Engineers Do Not Get To Make Startup Mistakes When They Build Ledgers
Not losing track of money is the bare minimum for fintech companies.
And yet, I used to work for a startup that, on every transaction, simply lost track of a couple of cents. As if they fell from our pockets every time we pulled out our wallets.
At this startup, a stock trading platform, the engineering team had followed the mantra of “make it work, make it right, make it fast”; we refused to build a double-entry accounting system.
If you’ve never worked at a startup, you might be shocked. But it’s perfectly normal. Engineers at startups have to buy time from wherever they can, to make room for the key design decisions.
It’s just that…it goes without saying that fintech companies should know better.
We could’ve taken the time to build it right. We could’ve done things better. But we didn’t.
Soon after we launched, we started noticing those few cents. Our vendor acknowledged one amount, and we acknowledged an amount that was almost exact. Just a few cents away.
We were full of excuses: numbers were almost right. They were only a few cents here and there. We called them dancing cents.
Stories like this don’t get aired very often because they’re embarrassing. But I believe it happens all the time.
The problem wasn’t the few cents. Startups are willing to burn way more than that if they can grow exponentially.
The problem was that users were furious. When they bought $5 of Apple stock, and saw an order for $4.98, they instantly hit our customer support chat.
Hell I am pissed off when I get charged a custodial fee on my brokerage account, and that’s a standard fee. Imagine if you got charged for no apparent reason!
Furious users weren’t recommending us. Our startup wasn’t growing as a result.
So what did we do? We bit the bullet. Our CEO ordered customer support to manually compensate those cents when a wrong transaction happened.
We even built a Slack bot.
On desperately trying to fix the dancing cents, I learned a lot. It was an intense course on accounting and engineering, at the highest stakes possible.
And in this week’s article, I’ll tell you all the lessons I took away from it.
I’m Alvaro Duran, and this is The Payments Engineer Playbook. Scroll for while on Youtube and you’ll find tons of tutorials that show you how to pass software design interviews that use payment systems. But there’s not much that teaches you how to build this critical software for real users and real money.
The reason I know this is because I’ve built and maintained payment systems for almost ten years. I’ve been able to see all types of interesting conversations about what works and what doesn’t behind closed doors.
And I thought, “you know what? It’s time we have these conversations in public”.

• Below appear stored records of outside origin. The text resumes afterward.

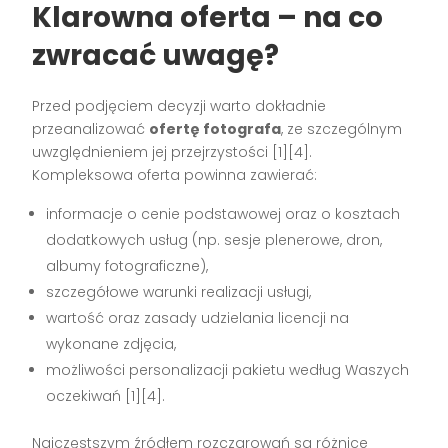
Klarowna oferta – na co
zwracać uwagę?
Przed podjęciem decyzji warto dokładnie
przeanalizować
ofertę fotografa
, ze szczególnym
uwzględnieniem jej przejrzystości
[1][4]
.
Kompleksowa oferta powinna zawierać:
informacje o cenie podstawowej oraz o kosztach
dodatkowych usług (np. sesje plenerowe, dron,
albumy fotograficzne),
szczegółowe warunki realizacji usługi,
wartość oraz zasady udzielania licencji na
wykonane zdjęcia,
możliwości personalizacji pakietu według Waszych
oczekiwań
[1][4]
.
Najczęstszym źródłem rozczarowań są różnice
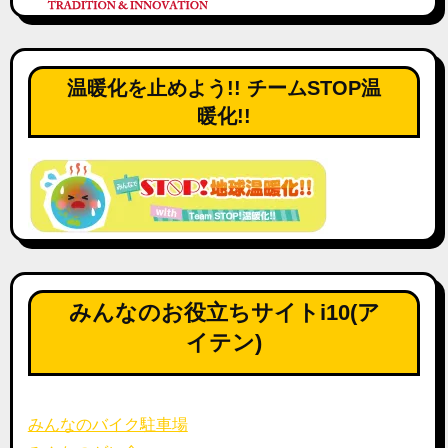
温暖化を止めよう!! チームSTOP温
暖化!!
みんなのお役立ちサイトi10(ア
イテン)
みんなのバイク駐車場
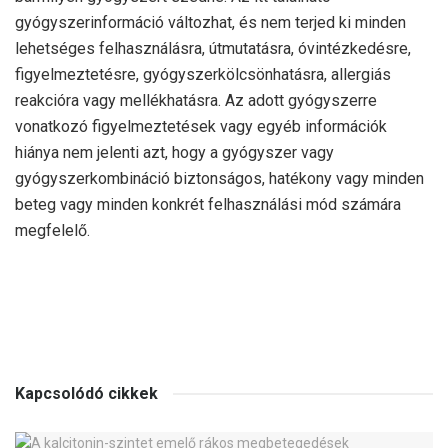
gyógyszerinformáció változhat, és nem terjed ki minden
lehetséges felhasználásra, útmutatásra, óvintézkedésre,
figyelmeztetésre, gyógyszerkölcsönhatásra, allergiás
reakcióra vagy mellékhatásra. Az adott gyógyszerre
vonatkozó figyelmeztetések vagy egyéb információk
hiánya nem jelenti azt, hogy a gyógyszer vagy
gyógyszerkombináció biztonságos, hatékony vagy minden
beteg vagy minden konkrét felhasználási mód számára
megfelelő.
Kapcsolódó cikkek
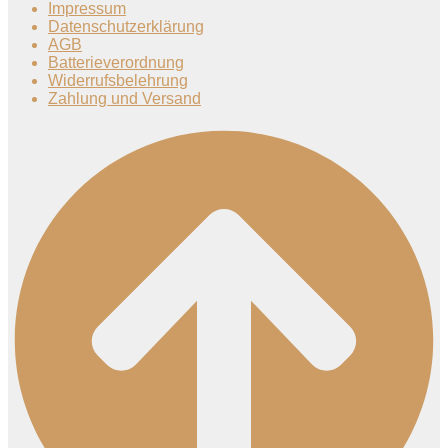
Impressum
Datenschutzerklärung
AGB
Batterieverordnung
Widerrufsbelehrung
Zahlung und Versand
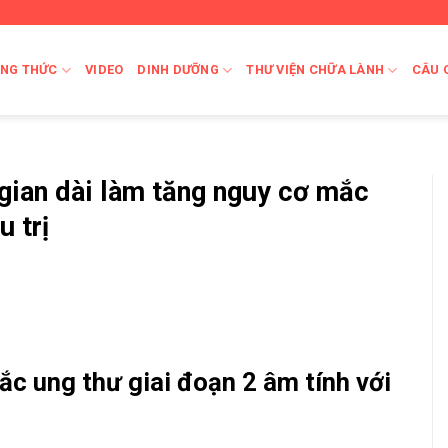
NG THỨC
VIDEO
DINH DƯỠNG
THƯ VIỆN CHỮA LÀNH
CÂU 
gian dài làm tăng nguy cơ mắc
u trị
c ung thư giai đoạn 2 âm tính với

In The Payments Engineer Playbook, we investigate the technology that transfers money. All to help you become a smarter, more skillful and more successful payments engineer. And we do that by cutting off one sliver of it and extract tactics from it.
Today’s post is about how to design a ledger.
Ledgers are systems that track down money. But money is a pain in the ass to track down. Why? Sam Denby from Wendover Productions put it very eloquently: money is created when it moves.
Most people don’t think too much about it. It’s one of those things that just works. But money is just a way to keep the score. Without an accounting system, that score is meaningless.
Cash is only needed when you need to keep track of value you expect to get or to give in the future. Money, conceptually, is assets in the future.
If you knew nothing about accounting, you’d probably start tracking down what you sell to your customers. This is what we did at the startup: this user paid $5, that user paid 6$, and so on. We naively thought that we only needed to monitor the money coming in, and going out.
What a huge mistake.
I bet that you’ve already noticed that bank transfers aren’t immediate. They’re pretty slow, by Internet standards. Most banks clear transfers on the next business day. Payments online are fast, but transfers aren’t.
This became a headache for us. See, once a payment went through, we were certain that we were going to get some money someday. And we had to use that future money to buy shares on the stock market now.
The way we were tracking money didn’t account for that. We had to have some pending amount somewhere that would clear a few days later, and another amount had to go out immediately to our broker to buy some shares.
Rolling everything back when something went wrong was very difficult. In some corner cases, we didn’t even try.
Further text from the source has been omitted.